I'm so lucky to have something worthwhile to get up for each morning! The more I give away, the richer my life seems to become.
* * * * * * *
Giving is learned early, perhaps as part of family tradition. Devout people give dutifully to satisfy divine will. Enlightened self-interest is when we give to others and so, indirectly, help ourselves; perhaps as insurance – to Age UK for possible future benefit ourselves. This combines with the altruistic: it's the right thing to do "giving makes me feel good". I've said how my life of service is some sort of repayment or assuagement of survivor guilt;
Recent research shows that corporate giving not only helps staff recruitment, retention and morale but is directly good for business. The positive branding – and brand is as brand does – also leads to improved sales – new customers, more loyal customers, buying more.
The charity Arts and Business sparks partnerships between commerce and culture – by making connections and providing expertise to help alliances prosper. I believe in partnerships of all shapes and size. We want a funding structure for the arts and culture that enables the greatest variety of art forms to flourish, including the unpopular ones.
So the giving spectrum moves from no reward whatsoever, through acknowledgement, prestige and fun to tangible returns and a sniff of immortality. Something which marks "I was here. I was here". The motives hardly matter, the important thing is that we all give.

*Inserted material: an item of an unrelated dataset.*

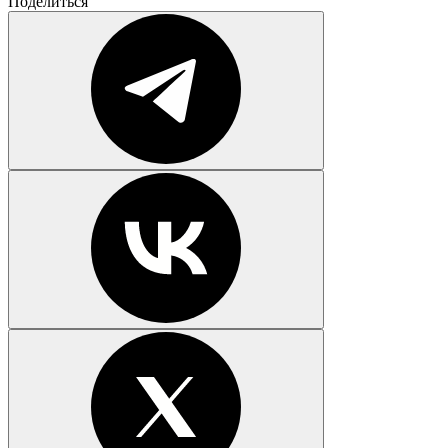
Поделиться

Why is giving always high on the list of virtues? I guess that's because anyone can do it. We might not be particularly "moral"; we might be partial to a drink too many; or have a roving eye; prefer light reading to philosophy. We may not see ourselves as all that spiritual. But we can all give.
* * * * * * *
As the Founding Ambassador of Philanthropy I did not concentrate on the tax incentives – tho' I note that it's easy to donate a valuable work of art after you're dead. You have to be very determined to do it if you are alive. I pledged as Ambassador for Philanthropy
to inspire the idea that giving is a pleasurable act of desire and compassion;
to help, change or challenge any aspect of society;
by raising the bar on our capacity to be generous.
Have a look at the website: www.ambassadorsforphilanthropy.com.
It's a scientific fact that philanthropy helps the feelgood factor. Brain scans show the pleasure centres in the brain are stimulated when we act unselfishly. Giving is a pleasure. It starts with the donor. Feelings. Dreams. Values. Giving is like a gift to themselves.
Whatever else you forget, the essence of my message is the pleasure of giving.
Giving, giving back – is now recognised as one of the mega trends of the 21st century. Ladies and gentlemen, we learn from stories. They have influence. Giving is contagious. That's why I've shared my story. I've been given so much, what else can I do but give?
I believe in the value of the arts and their contribution to the quality of our lives. Your work is extremely important for our society and for us all. Enjoy the day! Thank you all.